Der 63-Jährige gestand, dass er an besagtem Abend mit der 33-Jährigen und dem späteren Opfer gemeinsam in der Wohnung der Frau war. Der 34-Jährige hatte getrunken und es kam zum Streit. "Ich sagte ihm, dass ein Saustall in der Wohnung ist", so der Beschuldigte am Mittwoch zur Richterin. Plötzlich packte der deutlich größere 34-Jährige ihn am Hals und nahm ihn in den Schwitzkasten. "Seine Hände waren wie Blei auf mir. Er hat mich gedrückt, dass ich fast keine Luft mehr bekam. Mir wurde schwarz vor Augen", so der Angeklagte.

In unmittelbarer Nähe lag ein Messer mit einer zwölf Zentimeter langen Klinge.
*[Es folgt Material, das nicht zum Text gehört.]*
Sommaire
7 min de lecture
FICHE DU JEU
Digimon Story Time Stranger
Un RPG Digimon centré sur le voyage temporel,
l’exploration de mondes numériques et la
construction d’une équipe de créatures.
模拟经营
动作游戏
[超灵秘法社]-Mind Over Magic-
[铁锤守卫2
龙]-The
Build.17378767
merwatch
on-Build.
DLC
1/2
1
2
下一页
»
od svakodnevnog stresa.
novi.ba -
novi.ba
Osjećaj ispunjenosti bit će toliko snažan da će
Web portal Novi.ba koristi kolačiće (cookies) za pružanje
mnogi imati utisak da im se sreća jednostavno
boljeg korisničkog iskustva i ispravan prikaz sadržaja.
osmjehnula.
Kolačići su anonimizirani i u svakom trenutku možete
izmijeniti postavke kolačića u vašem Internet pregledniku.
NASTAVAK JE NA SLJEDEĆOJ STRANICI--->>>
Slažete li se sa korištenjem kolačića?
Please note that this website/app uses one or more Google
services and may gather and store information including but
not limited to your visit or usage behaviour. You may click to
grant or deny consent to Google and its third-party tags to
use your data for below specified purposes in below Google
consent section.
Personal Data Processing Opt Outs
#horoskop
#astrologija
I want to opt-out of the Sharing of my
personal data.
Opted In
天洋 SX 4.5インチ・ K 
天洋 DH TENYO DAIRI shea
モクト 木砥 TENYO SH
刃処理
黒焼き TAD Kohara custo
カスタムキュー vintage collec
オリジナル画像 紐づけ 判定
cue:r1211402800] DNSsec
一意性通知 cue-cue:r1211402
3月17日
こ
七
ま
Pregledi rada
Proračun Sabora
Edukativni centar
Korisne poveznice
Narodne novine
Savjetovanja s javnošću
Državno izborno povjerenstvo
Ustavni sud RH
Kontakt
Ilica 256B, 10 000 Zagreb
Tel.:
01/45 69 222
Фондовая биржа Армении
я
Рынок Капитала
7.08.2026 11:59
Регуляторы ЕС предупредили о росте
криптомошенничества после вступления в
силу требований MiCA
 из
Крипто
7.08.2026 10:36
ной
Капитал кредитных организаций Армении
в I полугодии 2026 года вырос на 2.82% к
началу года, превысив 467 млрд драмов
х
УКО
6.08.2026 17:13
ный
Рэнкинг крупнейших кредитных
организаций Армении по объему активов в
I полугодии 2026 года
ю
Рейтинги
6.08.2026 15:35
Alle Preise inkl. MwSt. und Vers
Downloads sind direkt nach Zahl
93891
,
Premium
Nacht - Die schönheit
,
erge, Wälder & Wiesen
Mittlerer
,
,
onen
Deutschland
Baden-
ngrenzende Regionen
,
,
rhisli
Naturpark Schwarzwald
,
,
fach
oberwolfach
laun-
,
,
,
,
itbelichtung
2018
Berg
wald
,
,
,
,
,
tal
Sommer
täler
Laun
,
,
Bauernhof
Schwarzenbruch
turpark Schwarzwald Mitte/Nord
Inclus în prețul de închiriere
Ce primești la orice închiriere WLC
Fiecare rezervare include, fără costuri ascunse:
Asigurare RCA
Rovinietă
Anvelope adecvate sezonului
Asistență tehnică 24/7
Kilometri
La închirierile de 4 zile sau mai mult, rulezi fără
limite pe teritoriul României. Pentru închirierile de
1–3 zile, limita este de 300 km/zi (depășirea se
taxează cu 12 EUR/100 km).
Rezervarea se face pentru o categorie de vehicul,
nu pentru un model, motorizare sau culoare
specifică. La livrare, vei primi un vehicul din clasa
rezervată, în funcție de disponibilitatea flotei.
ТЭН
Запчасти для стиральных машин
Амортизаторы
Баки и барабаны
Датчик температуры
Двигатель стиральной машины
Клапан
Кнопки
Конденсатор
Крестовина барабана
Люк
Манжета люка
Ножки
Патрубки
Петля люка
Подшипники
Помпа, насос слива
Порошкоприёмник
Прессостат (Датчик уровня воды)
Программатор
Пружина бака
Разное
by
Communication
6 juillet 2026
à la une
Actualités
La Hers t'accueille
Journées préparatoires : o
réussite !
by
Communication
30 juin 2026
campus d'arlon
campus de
Der Angeklagte griff danach und fuchtelte damit herum, wie er zur Richterin sagte. "Ich habe ihn in den Hals getroffen, nicht zugestochen", betonte der 63-Jährige. Er habe weder auf ihn gezielt noch ihn verletzen wollen, er habe nur gewollt, dass er ihn loslässt. Der Angeklagte hatte die Halsschlagader getroffen. Der 34-Jährige war deshalb noch in der Wohnung innerhalb weniger Minuten verblutet.

"Zu kurz, um Atemnot zu haben"

Nach den Ausführungen des Angeklagten war die 33-Jährige als Zeugin zu hören. Sie sagte, dass alles innerhalb von zwei bis drei Minuten passiert sei, habe aber kein Röcheln des Beschuldigten gehört: "Es war viel zu kurz, dass er Atemnot gehabt hätte", meinte sie. Dass die beiden Männer öfter gestritten haben, bestätigte sie. Ihr Mitbewohner meinte offenbar, dass der 63-Jährige zu alt für sie sei. Sie glaubt auch, dass der Angeklagte eifersüchtig auf den 34-Jährigen war. Gleich nach dem Messerstich habe der Unternehmer zu ihr gesagt, dass es Notwehr gewesen sei.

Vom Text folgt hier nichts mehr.